On August 22, 2008, she took another trip to Paris, in France thus stifling her phobia for air travel decisively. Subsequently, she has embarked on numerous flights. “I make sure I travel by air, at least once in a year,” said Omojafor.
Reacting to a video made by a fellow survivor, that went viral earlier this year, about the air mishap of October 29, 2006, Omojafor stressed that some contents of the video were exaggerated and misrepresented. Contrary to the claims of the narrator, she said, the aircraft did not fling her off her seat to anywhere else on the plane during the crash.
“After the crash, I was still on my seat, strapped in my seat belt, my head was bent downwards, I was right there, beside Esther (Longe). My hip was never dislocated. Scientifically, anyone with a dislocated hip will not be able to walk and I walked out of the scene of the incident. We assisted a lady to her feet who became the third person to walk out of the incident.
No one made it out of that incident unscathed but we are very grateful to God for healing and the gift of life,” she said.

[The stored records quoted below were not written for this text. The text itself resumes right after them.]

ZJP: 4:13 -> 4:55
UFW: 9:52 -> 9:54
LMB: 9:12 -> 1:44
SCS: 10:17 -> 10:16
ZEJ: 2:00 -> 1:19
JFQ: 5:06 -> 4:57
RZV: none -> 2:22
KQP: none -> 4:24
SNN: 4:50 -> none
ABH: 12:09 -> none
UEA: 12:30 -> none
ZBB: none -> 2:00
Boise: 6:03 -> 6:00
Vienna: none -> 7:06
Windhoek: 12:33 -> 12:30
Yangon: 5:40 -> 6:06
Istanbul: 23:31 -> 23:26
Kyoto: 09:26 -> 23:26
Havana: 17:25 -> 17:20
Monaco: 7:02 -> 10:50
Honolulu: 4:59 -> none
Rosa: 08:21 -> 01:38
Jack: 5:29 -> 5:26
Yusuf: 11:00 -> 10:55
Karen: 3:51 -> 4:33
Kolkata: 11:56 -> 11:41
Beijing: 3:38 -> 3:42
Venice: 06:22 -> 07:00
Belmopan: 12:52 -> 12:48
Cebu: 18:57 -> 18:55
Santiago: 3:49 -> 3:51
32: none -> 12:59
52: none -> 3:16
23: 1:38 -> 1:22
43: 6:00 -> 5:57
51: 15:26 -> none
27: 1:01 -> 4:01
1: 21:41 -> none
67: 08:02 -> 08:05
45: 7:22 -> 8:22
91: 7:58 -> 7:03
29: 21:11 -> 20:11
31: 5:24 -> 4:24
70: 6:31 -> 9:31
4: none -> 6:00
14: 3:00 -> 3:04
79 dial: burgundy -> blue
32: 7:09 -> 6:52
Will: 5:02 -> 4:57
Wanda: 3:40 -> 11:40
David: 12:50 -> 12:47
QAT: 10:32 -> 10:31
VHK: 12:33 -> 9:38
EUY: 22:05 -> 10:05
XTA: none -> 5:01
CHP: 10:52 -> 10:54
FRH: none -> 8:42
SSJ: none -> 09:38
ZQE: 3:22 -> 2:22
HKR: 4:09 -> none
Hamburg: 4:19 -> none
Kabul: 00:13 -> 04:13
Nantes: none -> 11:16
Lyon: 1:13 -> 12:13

The Manager, ECommerce and Social Media for Consumer and High Net Worth Clients for Stanbic IBTC Bank has since devoted her life to humanitarian work. According to her, coming face to face with death changed her.
She said, “Before the air crash, I was very fashion-conscious. For instance, I was very much into the Black Opal cosmetic line. Everything I used was a product of the brand. I was smitten with it.”
But being caught in a flailing plane as it crashed to earth changed her in no small measure. Among other things, it rid Omojafor of her enthrallment with the Black Opal cosmetic line and imbued her with a fascination with the things that actually matter.
She said, “I realised that if I had died, nothing would have become of my love for the cosmetic line. Facing death taught me to appreciate the things that really matter.”
And what are those things that matter? Generosity. Humility. And the fear of God. Omojafor revealed that soon after the incident, she realised that dead bodies don’t wear Black Opal.
As her plane crashed, her mind was vacant of collagen and face powdering tips. It was filled with the fear of death and a struggle to live.